Your client has agreed to hire you for a managed network services project, and you’re ready to start ordering the necessary equipment and software and developing your implementation plan. But before you do, there’s one very important detail you need to take care of first: securing your client’s signature on a network consulting services agreement.
A contract for network consulting services governs the relationship between you and your client, clearly defining expectations on both sides so that there are no surprises down the line. Every time your company provides managed network services involving design, installation or maintenance, you need the protection of a solid contract.
You could hire your own lawyer to write one up, but a more affordable approach is to use an existing template contract for network service providers. Using a template guides you through defining the scope of services that you will perform on an ongoing basis for your client, and helps ensure that you’ve addressed the most common variables inherent in the project.
The idea is to clearly establish the rights and responsibilities of each party over the term of the agreement, reducing the possibility of any misunderstandings that could arise from a lack of communication.
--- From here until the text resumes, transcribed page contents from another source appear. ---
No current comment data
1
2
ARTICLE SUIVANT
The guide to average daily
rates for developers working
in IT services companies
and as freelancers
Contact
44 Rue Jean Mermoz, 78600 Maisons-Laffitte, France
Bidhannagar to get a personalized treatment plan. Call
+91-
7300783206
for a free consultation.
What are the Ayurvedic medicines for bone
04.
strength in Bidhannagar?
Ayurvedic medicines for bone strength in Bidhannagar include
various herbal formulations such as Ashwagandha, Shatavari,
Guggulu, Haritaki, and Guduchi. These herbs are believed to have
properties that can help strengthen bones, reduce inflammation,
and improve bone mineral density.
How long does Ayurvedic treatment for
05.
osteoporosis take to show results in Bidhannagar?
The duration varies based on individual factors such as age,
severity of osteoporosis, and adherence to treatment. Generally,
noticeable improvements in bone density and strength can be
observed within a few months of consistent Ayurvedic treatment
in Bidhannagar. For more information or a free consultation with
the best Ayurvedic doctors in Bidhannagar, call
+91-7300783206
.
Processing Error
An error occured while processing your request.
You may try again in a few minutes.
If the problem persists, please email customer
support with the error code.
What should your networking consulting services agreement include? First, it should establish clear communication and client expectations by providing a clearly defined scope of work. A scope of work may include initial project setup, general maintenance and repair, hardware and software installation and troubleshooting, needs assessment, systems integration, network security, data backup and recovery, rapid-response service, and 24-hour emergency service.
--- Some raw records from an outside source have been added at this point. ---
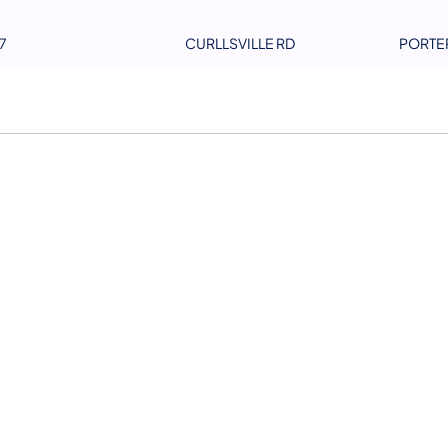
7
CURLLSVILLE RD
PORTE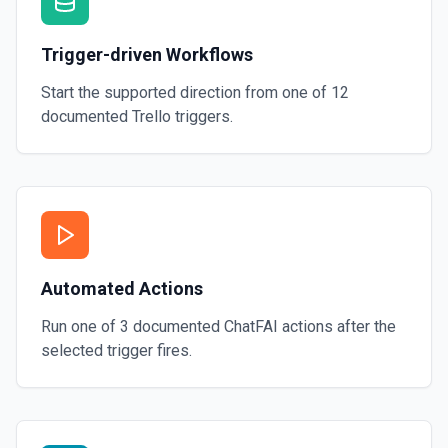
Trigger-driven Workflows
Start the supported direction from one of
12
documented
Trello
triggers.
Automated Actions
Run one of
3
documented
ChatFAI
actions after the
selected trigger fires.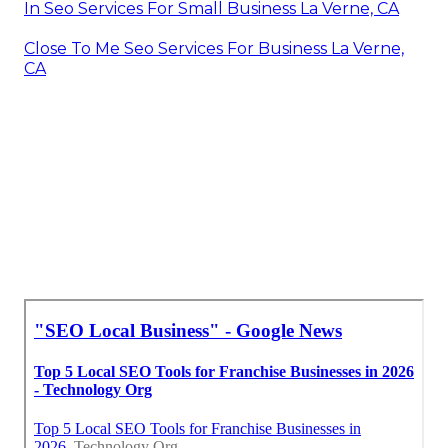
In Seo Services For Small Business La Verne, CA
Close To Me Seo Services For Business La Verne,
CA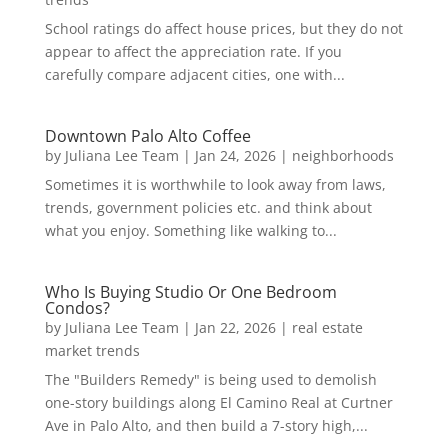
School ratings do affect house prices, but they do not
appear to affect the appreciation rate. If you
carefully compare adjacent cities, one with...
Downtown Palo Alto Coffee
by
Juliana Lee Team
|
Jan 24, 2026
|
neighborhoods
Sometimes it is worthwhile to look away from laws,
trends, government policies etc. and think about
what you enjoy. Something like walking to...
Who Is Buying Studio Or One Bedroom
Condos?
by
Juliana Lee Team
|
Jan 22, 2026
|
real estate
market trends
The "Builders Remedy" is being used to demolish
one-story buildings along El Camino Real at Curtner
Ave in Palo Alto, and then build a 7-story high,...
As a provider of network services, you know you’ll do what you’re asked to do – but you want to be sure your clients do exactly what’s expected of them as well. A network consulting services contract, or customized contract template, typically includes specific things that the client must do or provide in order for you to complete the job. For example, you may need a key-card to gain access to the facility at specific hours, or you may need the client to pay for the required hardware or software by a specific date.
It’s also common to outline in your network service provider agreement all expenses that the client is responsible for and to provide any supporting documentation related to the job.
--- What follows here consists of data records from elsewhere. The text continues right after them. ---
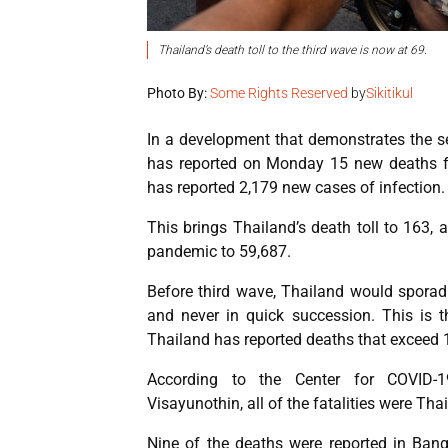
Thailand’s death toll to the third wave is now at 69.
Photo By:
Some Rights Reserved
by
Sikitikul
In a development that demonstrates the se
has reported on Monday 15 new deaths fr
has reported 2,179 new cases of infection.
This brings Thailand’s death toll to 163,
pandemic to 59,687.
Before third wave, Thailand would sporadi
and never in quick succession. This is t
Thailand has reported deaths that exceed 
According to the Center for COVID-19
Visayunothin, all of the fatalities were Tha
Nine of the deaths were reported in Bang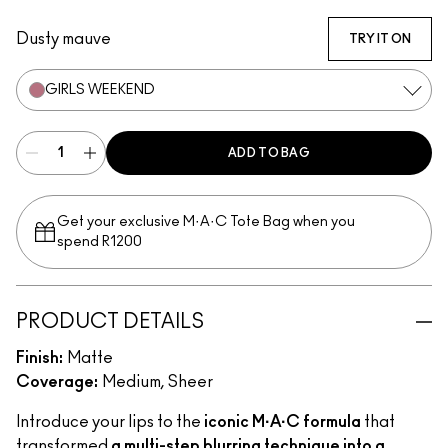
Mull It Over
Taken
Turn To The Left
Stay Curious
Chestnut
Good For You
Marrakesh-Mere
Dusty mauve
TRY IT ON
GIRLS WEEKEND
ADD TO BAG
Get your exclusive M·A·C Tote Bag when you
spend R1200
PRODUCT DETAILS
Finish:
Matte
Coverage:
Medium, Sheer
Introduce your lips to the
iconic M·A·C formula
that
transformed
a multi-step blurring technique into a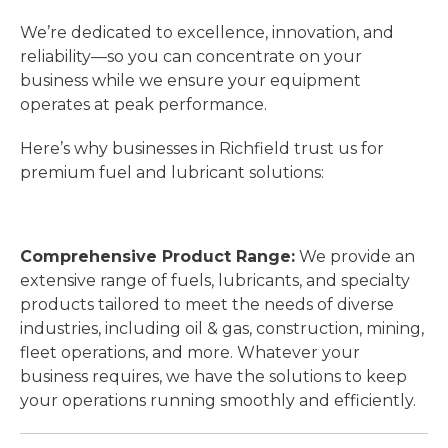
We’re dedicated to excellence, innovation, and
reliability—so you can concentrate on your
business while we ensure your equipment
operates at peak performance.
Here’s why businesses in Richfield trust us for
premium fuel and lubricant solutions:
Comprehensive Product Range:
We provide an
extensive range of fuels, lubricants, and specialty
products tailored to meet the needs of diverse
industries, including oil & gas, construction, mining,
fleet operations, and more. Whatever your
business requires, we have the solutions to keep
your operations running smoothly and efficiently.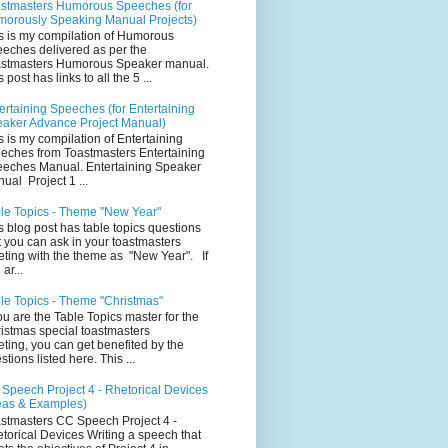
stmasters Humorous Speeches (for
orously Speaking Manual Projects)
s is my compilation of Humorous
eches delivered as per the
stmasters Humorous Speaker manual.
 post has links to all the 5 ...
ertaining Speeches (for Entertaining
aker Advance Project Manual)
s is my compilation of Entertaining
eches from Toastmasters Entertaining
eches Manual. Entertaining Speaker
ual Project 1 ...
le Topics - Theme "New Year"
s blog post has table topics questions
t you can ask in your toastmasters
ting with the theme as "New Year". If
ar...
le Topics - Theme "Christmas"
you are the Table Topics master for the
istmas special toastmasters
ting, you can get benefited by the
stions listed here. This ...
Speech Project 4 - Rhetorical Devices
eas & Examples)
stmasters CC Speech Project 4 -
torical Devices Writing a speech that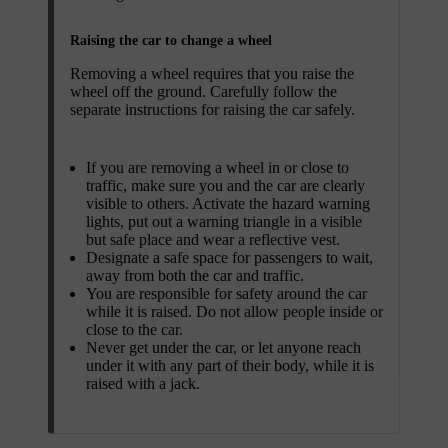
Raising the car to change a wheel
Removing a wheel requires that you raise the
wheel off the ground. Carefully follow the
separate instructions for raising the car safely.
If you are removing a wheel in or close to
traffic, make sure you and the car are clearly
visible to others. Activate the hazard warning
lights, put out a warning triangle in a visible
but safe place and wear a reflective vest.
Designate a safe space for passengers to wait,
away from both the car and traffic.
You are responsible for safety around the car
while it is raised. Do not allow people inside or
close to the car.
Never get under the car, or let anyone reach
under it with any part of their body, while it is
raised with a jack.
Your managed network services agreement might also include a disclaimer that you cannot guarantee the stability, safety and security of the network, and state that you are not liable to the client for loss of profit, revenue or data. A contract might also have clauses to protect any confidential information you share with the client and to prohibit the client from hiring away your employees.
Having a legally sound network consulting services contract, signed by both parties, can protect you from financial and material losses. It also establishes price and payment terms, sets a clearly defined term for the agreement, and describes the process that either party must take to terminate the contract.
A network service provider agreement ensures clear communication with your client and gives you something to fall back on if things should get off track. By setting clear expectations at the outset of a project, you’re much more likely to end up with a satisfied customer and repeat business.